Oleh: Yusrizal Ibrahim Lamno
_________

Wartatrans.com, BANDA ACEH — Hujan lebat tak menyurutkan langkah ratusan warga yang memadati halaman Rumah Sakit Jiwa Aceh, Senin malam. Sekitar 500 kursi disiapkan panitia, namun jumlah penonton melebihi perkiraan. Sebagian penonton bahkan rela duduk di atas terpal yang dibentangkan di atas konblok basah demi menyaksikan pemutaran film NOEH (Pasung), sebuah film edukatif yang mengangkat isu kemanusiaan dan upaya penghapusan stigma terhadap Orang Dalam Gangguan Jiwa (ODGJ).
Film yang disutradarai Davi Abdullah tersebut mengisahkan Ishak, seorang lelaki dengan gangguan jiwa yang dipasung oleh orang-orang terdekatnya. Tokoh Ishak diperankan oleh Djamal Sharief. Praktik pasung dalam film digambarkan sebagai tindakan yang kerap dianggap wajar oleh lingkungan sekitar—sebuah kewajaran semu yang lahir dari ketakutan, prasangka, dan keterbatasan pemahaman.
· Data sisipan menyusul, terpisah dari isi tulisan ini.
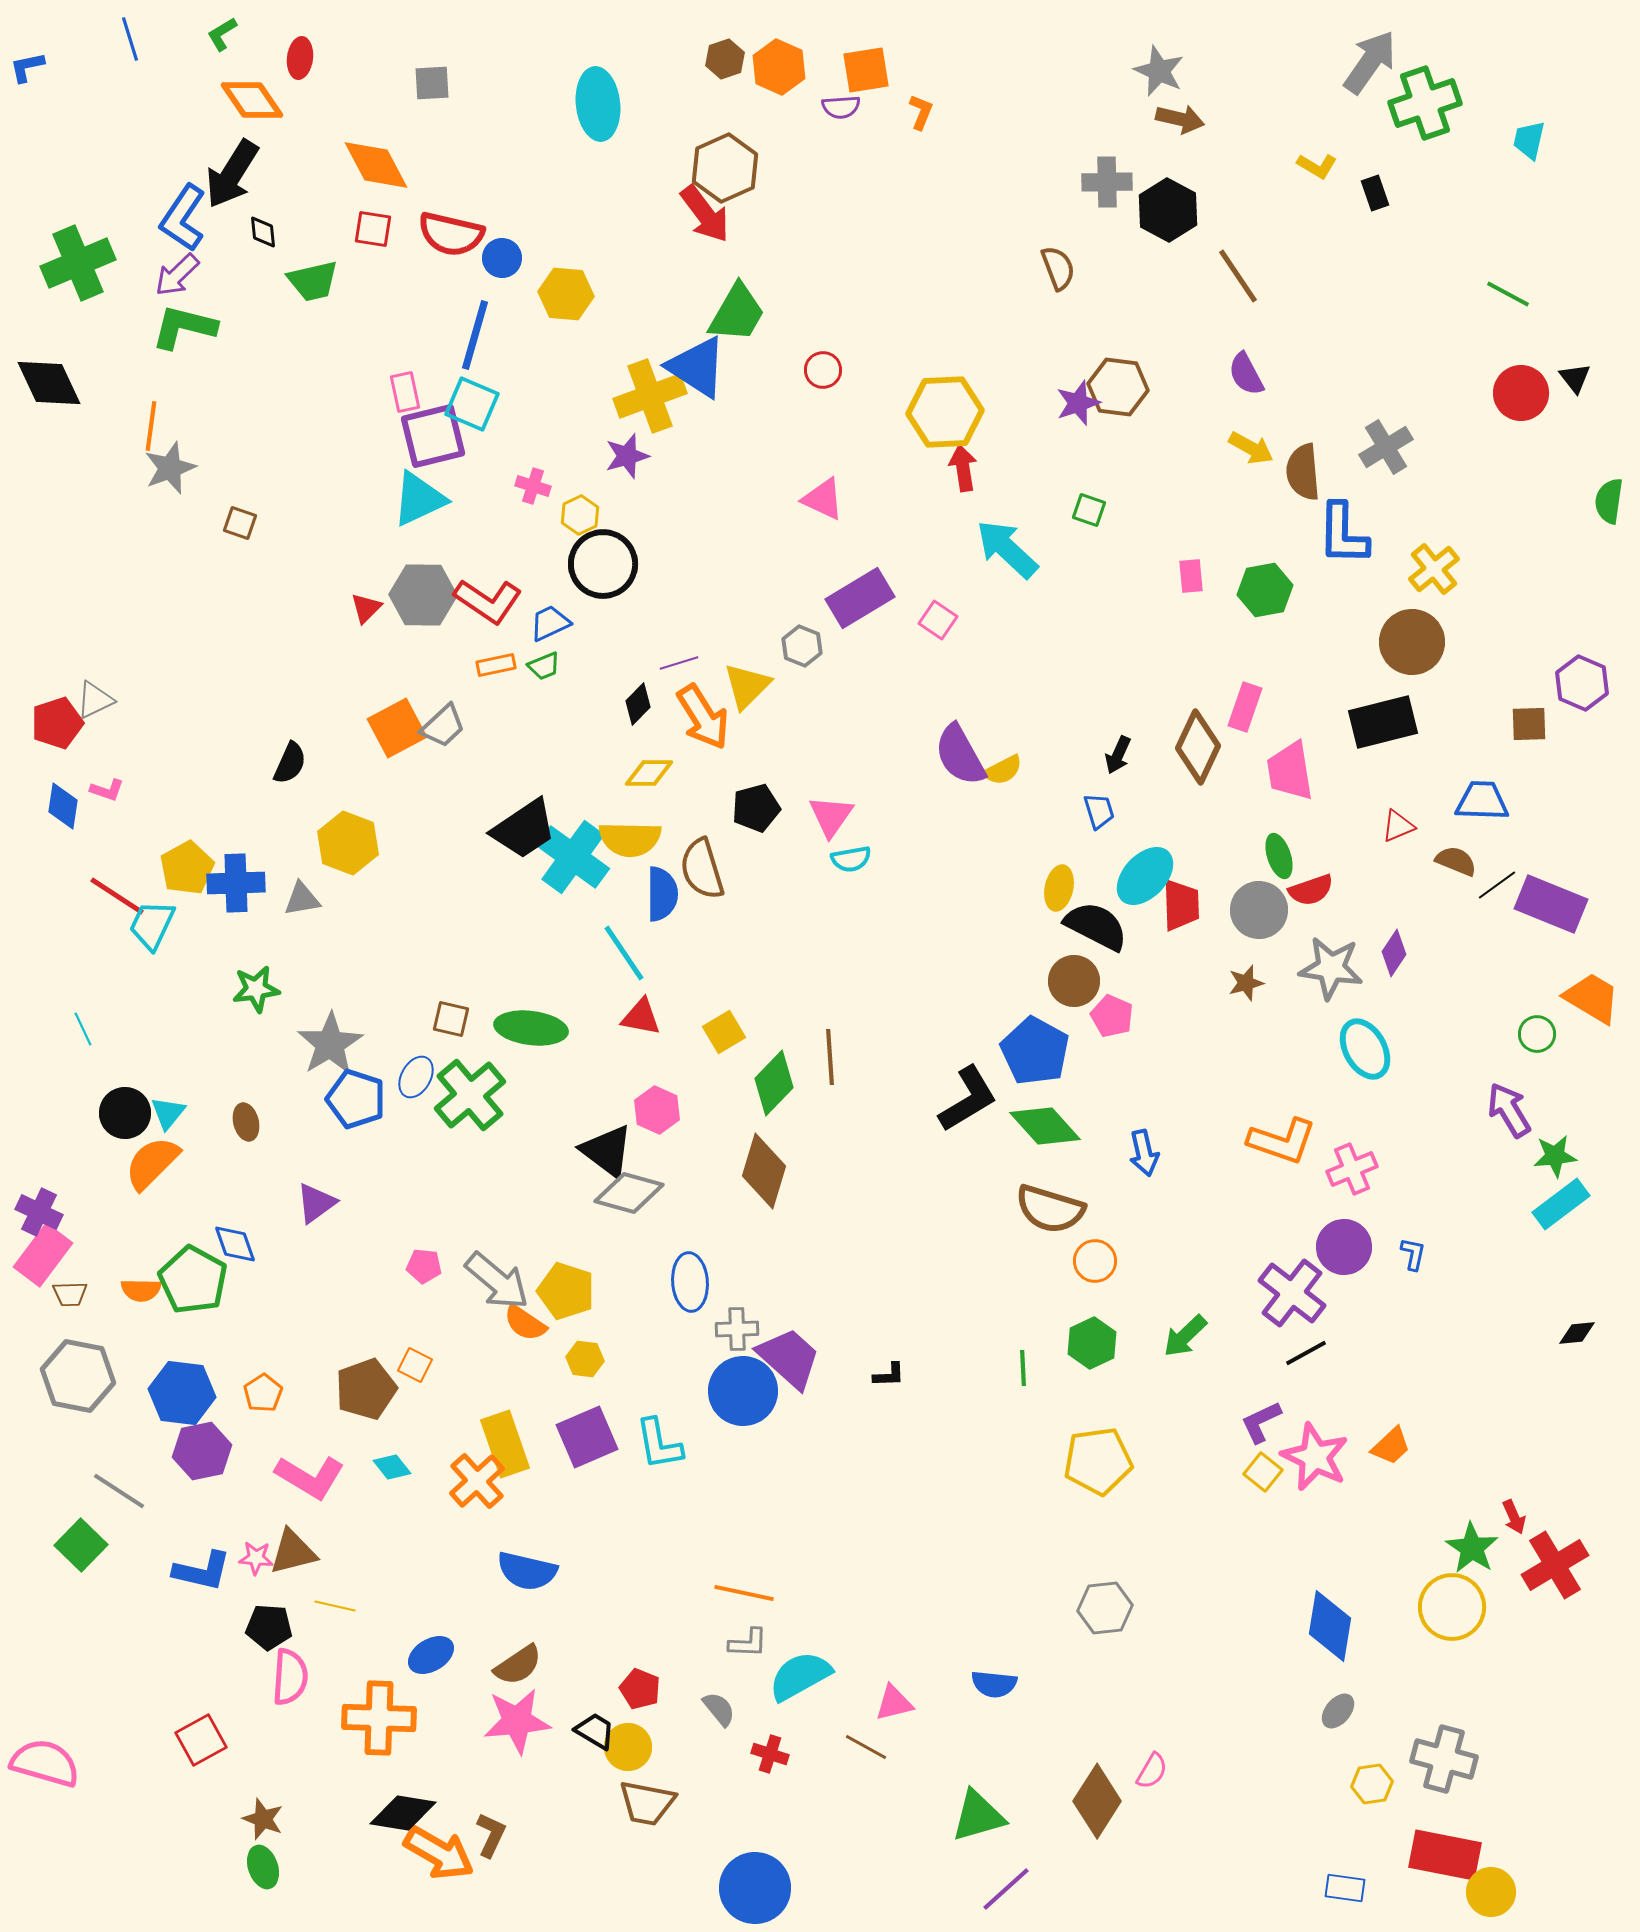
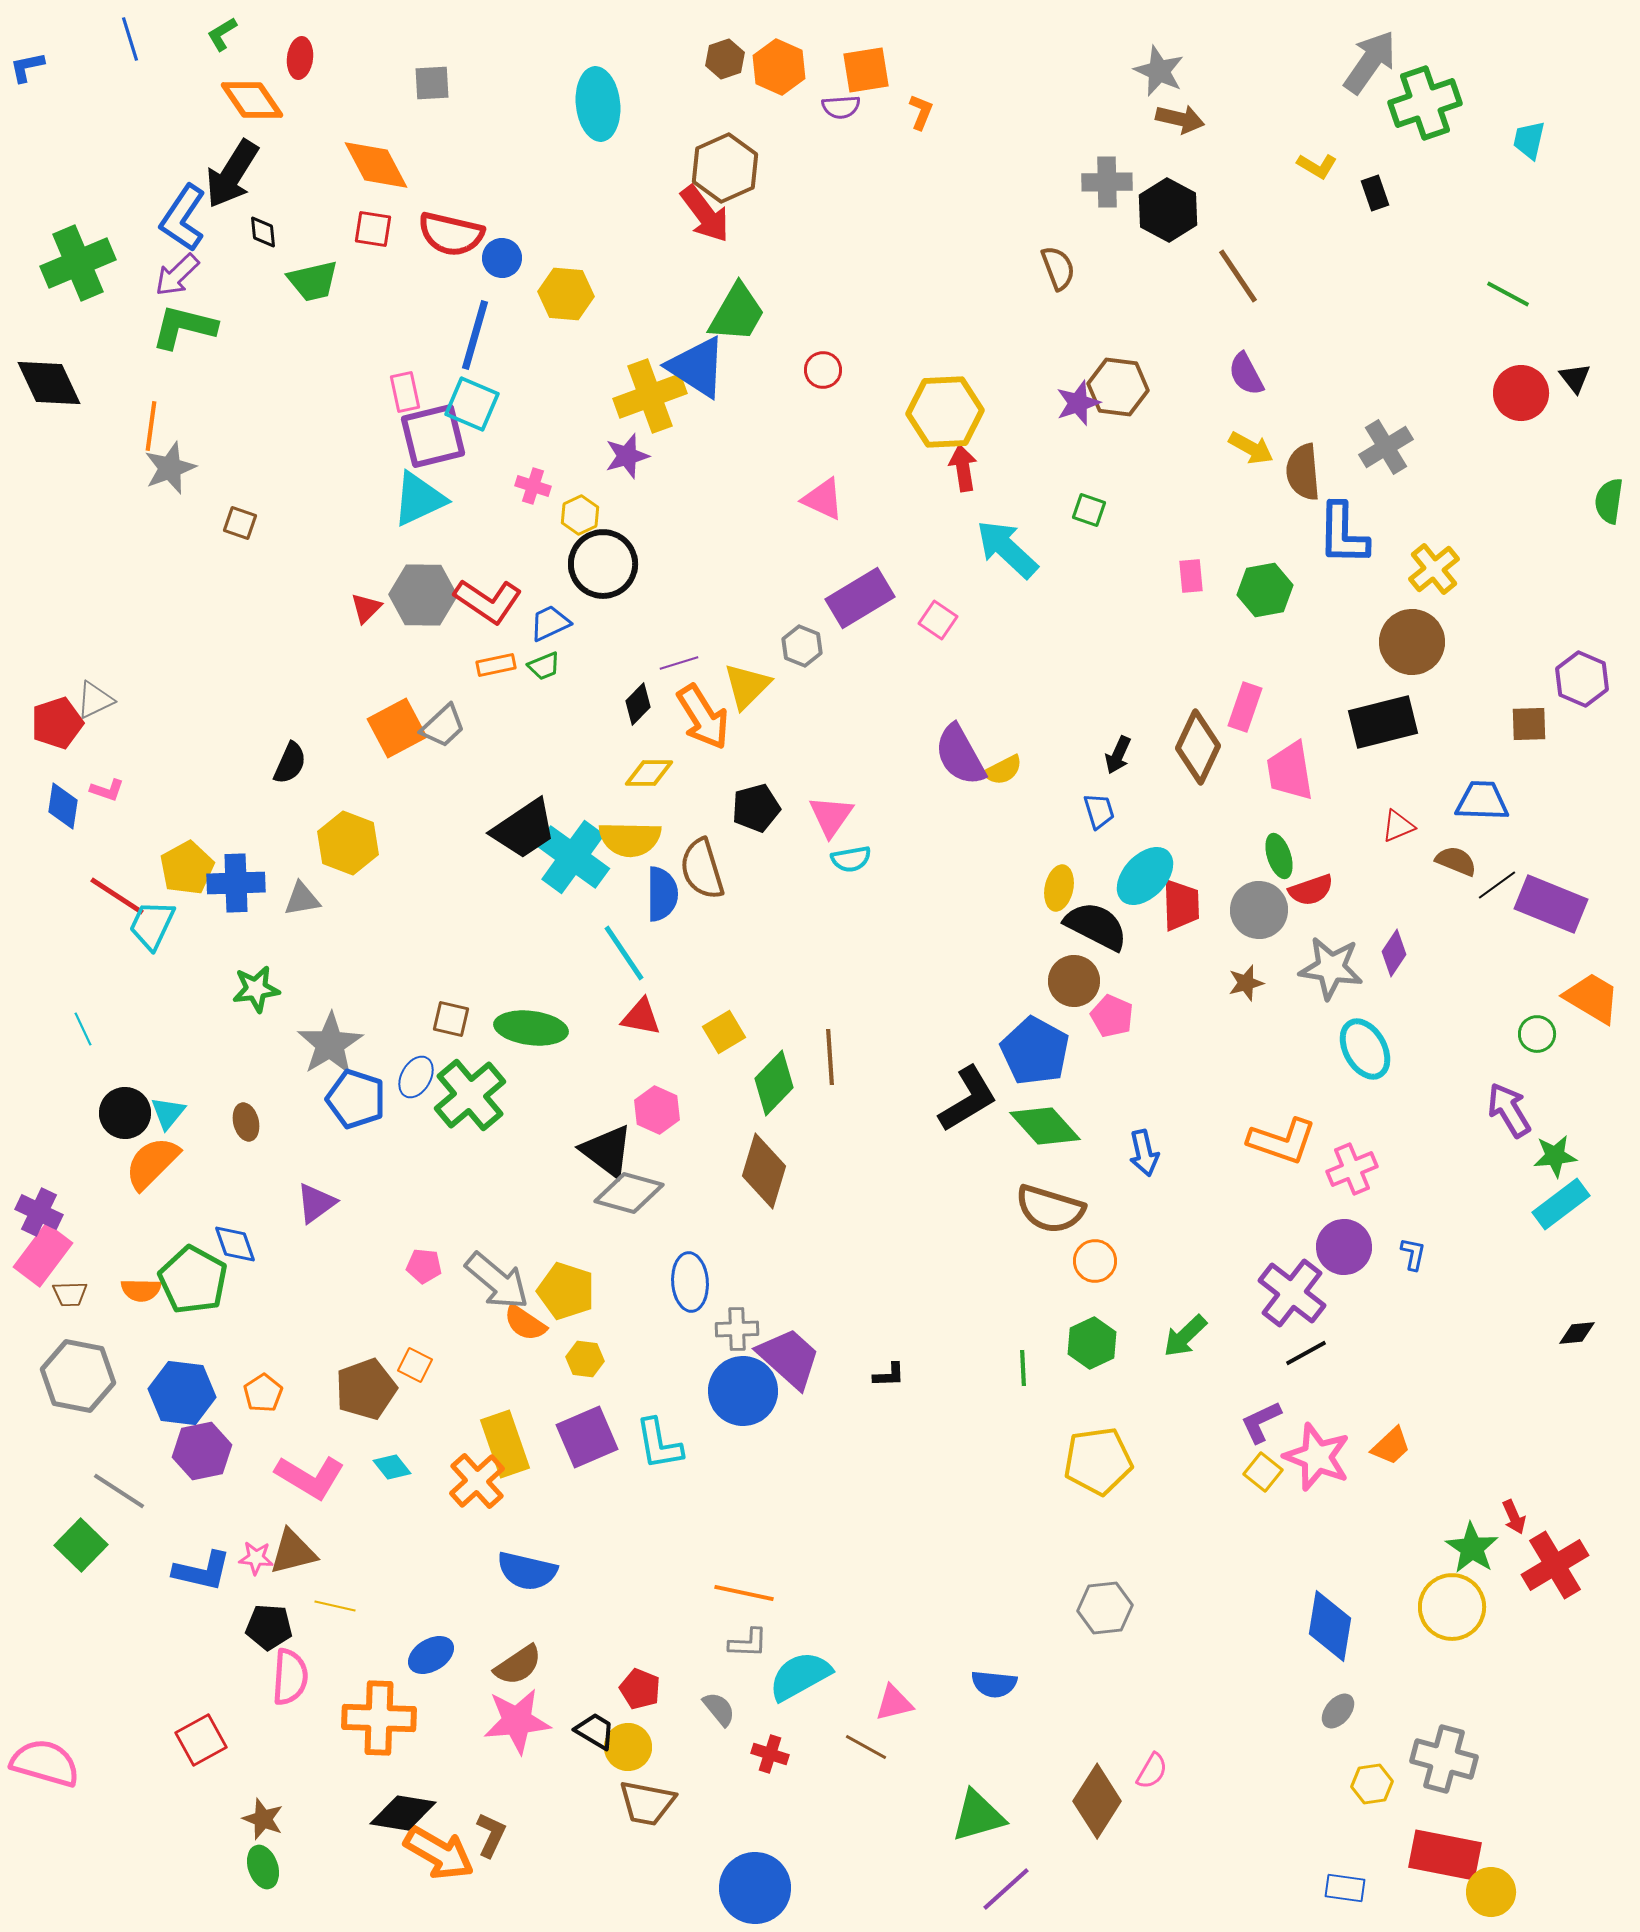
purple hexagon at (1582, 683): moved 4 px up
pink star at (1315, 1457): moved 2 px right; rotated 4 degrees counterclockwise
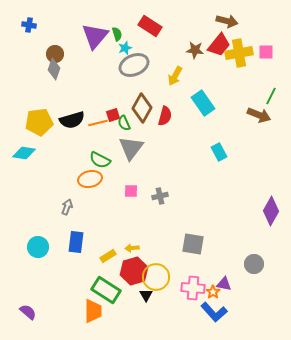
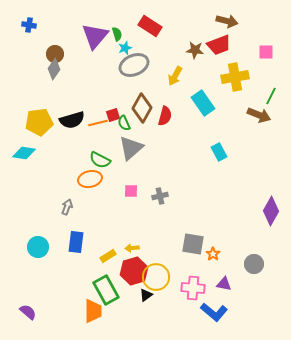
red trapezoid at (219, 45): rotated 30 degrees clockwise
yellow cross at (239, 53): moved 4 px left, 24 px down
gray diamond at (54, 69): rotated 15 degrees clockwise
gray triangle at (131, 148): rotated 12 degrees clockwise
green rectangle at (106, 290): rotated 28 degrees clockwise
orange star at (213, 292): moved 38 px up
black triangle at (146, 295): rotated 24 degrees clockwise
blue L-shape at (214, 312): rotated 8 degrees counterclockwise
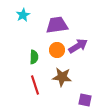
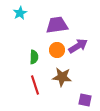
cyan star: moved 3 px left, 2 px up
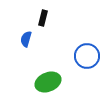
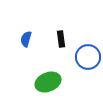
black rectangle: moved 18 px right, 21 px down; rotated 21 degrees counterclockwise
blue circle: moved 1 px right, 1 px down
Tokoh Zulfan tampil sebagai penggerak nurani. Ia mempertanyakan pasung bukan melalui konflik fisik, melainkan melalui perlawanan gagasan. Perjuangannya memperlihatkan benturan antara tradisi yang membeku dan empati yang berusaha bergerak maju. Penolakan keluarga, kecurigaan warga, hingga cara pandang lama yang menempatkan ODGJ sebagai ancaman menjadi rintangan utama dalam narasi film tersebut.
Secara dramatik, NOEH (Pasung) disajikan dengan alur yang tenang dan cenderung linear. Pendekatan ini memperlihatkan latar belakang sang sutradara yang kuat dalam film dokumenter. Kamera tidak mengeksploitasi penderitaan, melainkan menempatkan ODGJ sebagai subjek yang bermartabat. Film ini lebih memilih jalur edukasi ketimbang sensasionalisme.
Keistimewaan lain dari film ini adalah keterlibatan pasien dan petugas RSJ Aceh sebagai bagian dari pemeran. Sejumlah nama seperti Zefa, Kuratu, R. Aulia, Isma Bahari, dan Muna tampil dengan akting yang natural. Keterlibatan mereka menghadirkan nuansa autentik, menipiskan jarak antara fiksi dan realitas yang selama ini hidup di tengah masyarakat.
Peristiwa pemutaran film itu sendiri menjadi bagian penting dari pesan yang disampaikan. Hujan deras tidak membubarkan penonton—sebuah “hujan tak bubar” yang mematahkan anggapan bahwa cuaca akan memutus perhatian publik. Sekat tempat duduk yang lazim pun melebur secara alami tanpa menimbulkan kegaduhan. Solidaritas sosial justru menguat di tengah keterbatasan.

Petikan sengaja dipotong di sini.